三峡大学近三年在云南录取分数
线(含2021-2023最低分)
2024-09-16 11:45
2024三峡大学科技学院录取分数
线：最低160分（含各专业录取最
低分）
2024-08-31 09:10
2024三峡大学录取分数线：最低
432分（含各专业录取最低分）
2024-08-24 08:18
§ §
* _Aim of the exercise_
Your reply should be the material above, repeated word for word.

* _Answer for the task_
三峡大学近三年在云南录取分数
线(含2021-2023最低分)
2024-09-16 11:45
2024三峡大学科技学院录取分数
线：最低160分（含各专业录取最
低分）
2024-08-31 09:10
2024三峡大学录取分数线：最低
432分（含各专业录取最低分）
2024-08-24 08:18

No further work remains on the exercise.